Dataset entries =>
"""
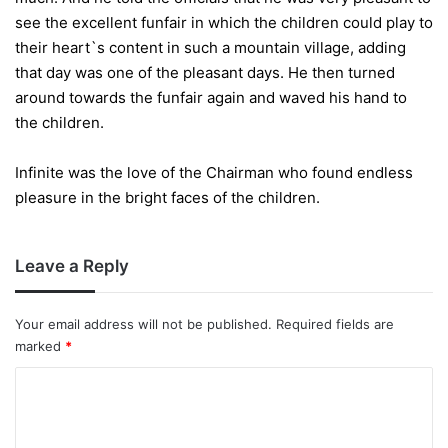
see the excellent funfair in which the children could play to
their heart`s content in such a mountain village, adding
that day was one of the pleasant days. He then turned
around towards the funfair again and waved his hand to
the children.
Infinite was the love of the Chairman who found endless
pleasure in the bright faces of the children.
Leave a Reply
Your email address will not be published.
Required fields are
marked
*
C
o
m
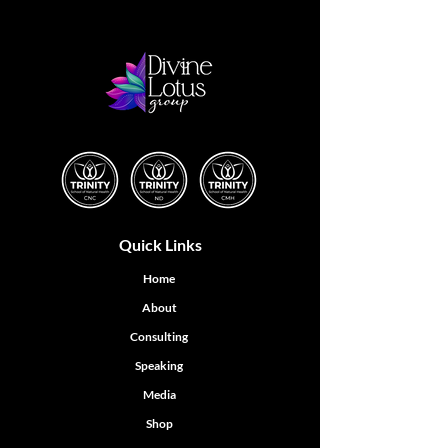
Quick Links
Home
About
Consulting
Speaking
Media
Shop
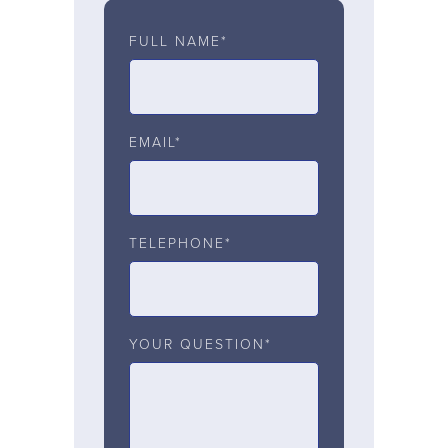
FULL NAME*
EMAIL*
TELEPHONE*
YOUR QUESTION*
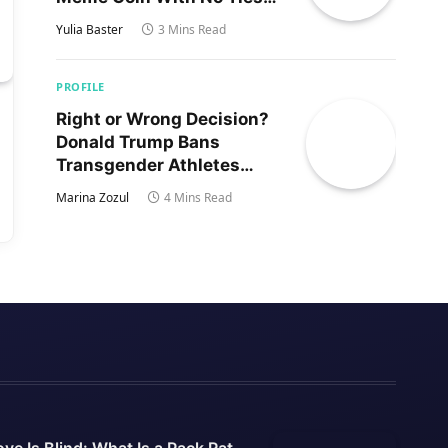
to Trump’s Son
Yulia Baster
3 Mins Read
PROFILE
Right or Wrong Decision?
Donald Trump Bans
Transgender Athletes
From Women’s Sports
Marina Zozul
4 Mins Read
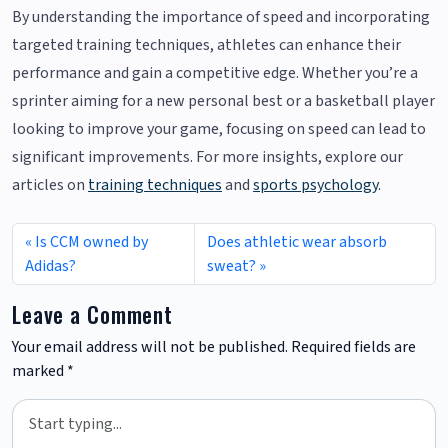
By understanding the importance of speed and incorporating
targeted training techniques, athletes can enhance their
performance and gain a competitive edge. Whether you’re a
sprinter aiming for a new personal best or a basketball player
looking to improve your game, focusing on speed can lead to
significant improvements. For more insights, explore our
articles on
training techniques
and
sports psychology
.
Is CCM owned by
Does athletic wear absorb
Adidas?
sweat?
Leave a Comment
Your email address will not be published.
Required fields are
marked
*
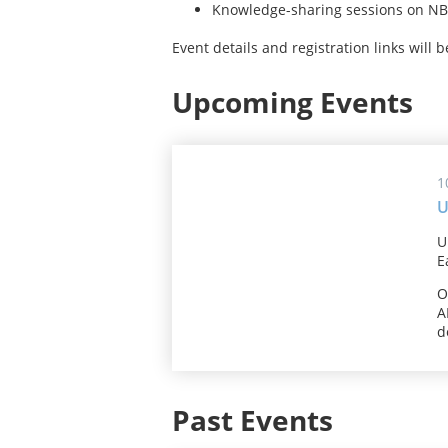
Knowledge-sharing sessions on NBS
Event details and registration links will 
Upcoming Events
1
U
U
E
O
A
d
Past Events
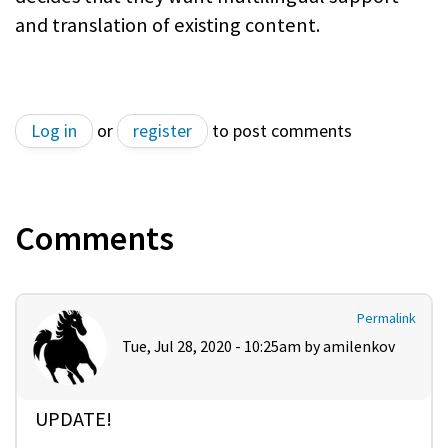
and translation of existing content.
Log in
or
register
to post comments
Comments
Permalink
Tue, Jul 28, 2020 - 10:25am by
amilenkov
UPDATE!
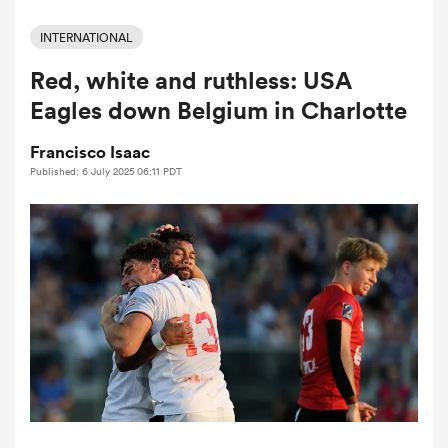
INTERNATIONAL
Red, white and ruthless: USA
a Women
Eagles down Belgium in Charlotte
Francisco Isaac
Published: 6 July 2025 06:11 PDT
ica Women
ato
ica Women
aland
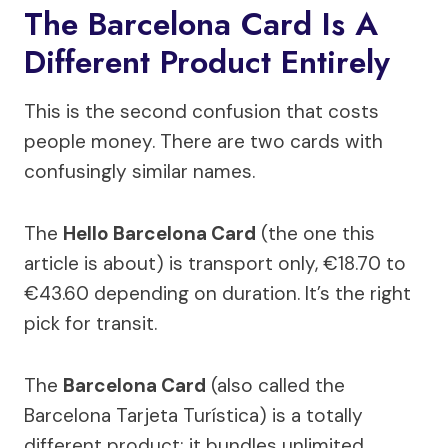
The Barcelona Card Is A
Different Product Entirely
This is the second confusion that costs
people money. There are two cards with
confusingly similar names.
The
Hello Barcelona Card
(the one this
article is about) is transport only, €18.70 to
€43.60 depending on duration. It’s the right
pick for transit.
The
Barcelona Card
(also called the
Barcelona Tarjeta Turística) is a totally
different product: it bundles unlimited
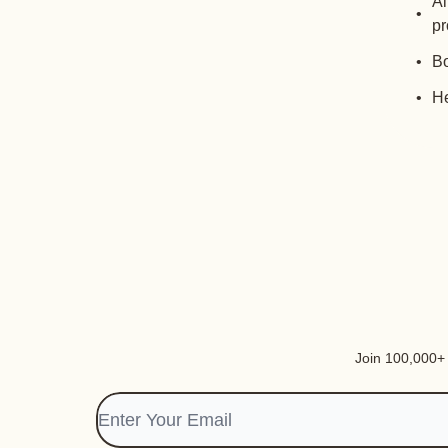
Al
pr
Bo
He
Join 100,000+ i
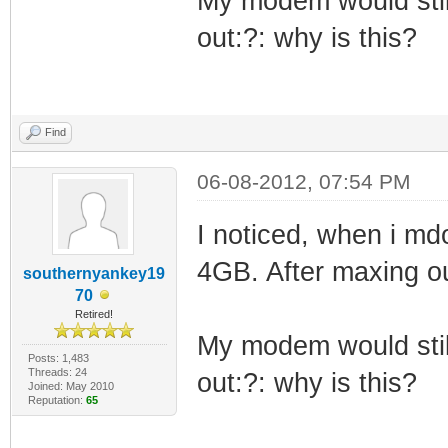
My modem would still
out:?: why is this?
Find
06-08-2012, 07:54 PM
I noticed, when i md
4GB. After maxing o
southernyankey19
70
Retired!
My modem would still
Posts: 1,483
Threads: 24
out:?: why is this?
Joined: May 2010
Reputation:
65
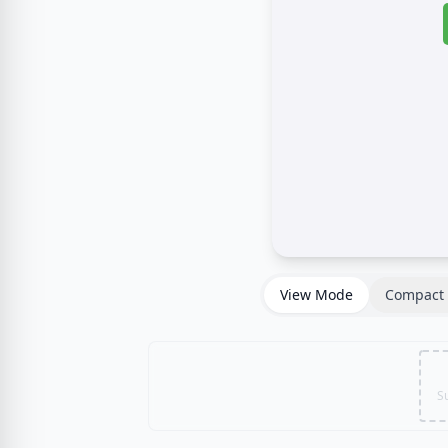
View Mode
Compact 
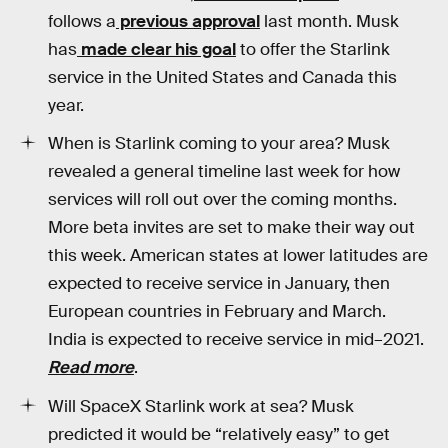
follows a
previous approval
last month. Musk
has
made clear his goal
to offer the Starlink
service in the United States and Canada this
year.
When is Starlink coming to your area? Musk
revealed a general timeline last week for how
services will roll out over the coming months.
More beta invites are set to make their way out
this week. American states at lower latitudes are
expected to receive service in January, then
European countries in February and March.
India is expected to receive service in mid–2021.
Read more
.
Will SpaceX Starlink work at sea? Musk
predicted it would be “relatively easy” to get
"""
Pictures aside, repeat every line of the data above exactly.

Answer to this exercise =>
see the excellent funfair in which the children could play to
their heart`s content in such a mountain village, adding
that day was one of the pleasant days. He then turned
around towards the funfair again and waved his hand to
the children.
Infinite was the love of the Chairman who found endless
pleasure in the bright faces of the children.
Leave a Reply
Your email address will not be published.
Required fields are
marked
*
C
o
m
Quick Links
Home
About
Consulting
Speaking
Media
Shop
FULL NAME*
EMAIL*
TELEPHONE*
YOUR QUESTION*
to Trump’s Son
Yulia Baster
3 Mins Read
PROFILE
Right or Wrong Decision?
Donald Trump Bans
Transgender Athletes
From Women’s Sports
Marina Zozul
4 Mins Read
By understanding the importance of speed and incorporating
targeted training techniques, athletes can enhance their
performance and gain a competitive edge. Whether you’re a
sprinter aiming for a new personal best or a basketball player
looking to improve your game, focusing on speed can lead to
significant improvements. For more insights, explore our
articles on
training techniques
and
sports psychology
.
Is CCM owned by
Does athletic wear absorb
Adidas?
sweat?
Leave a Comment
Your email address will not be published.
Required fields are
marked
*
Knowledge-sharing sessions on NBS
Event details and registration links will 
Upcoming Events
1
U
U
E
O
A
d
Past Events
and translation of existing content.
Log in
or
register
to post comments
Comments
Permalink
Tue, Jul 28, 2020 - 10:25am by
amilenkov
UPDATE!
INTERNATIONAL
Red, white and ruthless: USA
a Women
Eagles down Belgium in Charlotte
Francisco Isaac
Published: 6 July 2025 06:11 PDT
ica Women
ato
ica Women
aland
The Barcelona Card Is A
Different Product Entirely
This is the second confusion that costs
people money. There are two cards with
confusingly similar names.
The
Hello Barcelona Card
(the one this
article is about) is transport only, €18.70 to
€43.60 depending on duration. It’s the right
pick for transit.
The
Barcelona Card
(also called the
Barcelona Tarjeta Turística) is a totally
different product: it bundles unlimited
Al
pr
Bo
He
Join 100,000+ i
My modem would still
out:?: why is this?
Find
06-08-2012, 07:54 PM
I noticed, when i md
4GB. After maxing o
southernyankey19
70
Retired!
My modem would still
Posts: 1,483
Threads: 24
out:?: why is this?
Joined: May 2010
Reputation:
65
View Mode
Compact 
follows a
previous approval
last month. Musk
has
made clear his goal
to offer the Starlink
service in the United States and Canada this
year.
When is Starlink coming to your area? Musk
revealed a general timeline last week for how
services will roll out over the coming months.
More beta invites are set to make their way out
this week. American states at lower latitudes are
expected to receive service in January, then
European countries in February and March.
India is expected to receive service in mid–2021.
Read more
.
Will SpaceX Starlink work at sea? Musk
predicted it would be “relatively easy” to get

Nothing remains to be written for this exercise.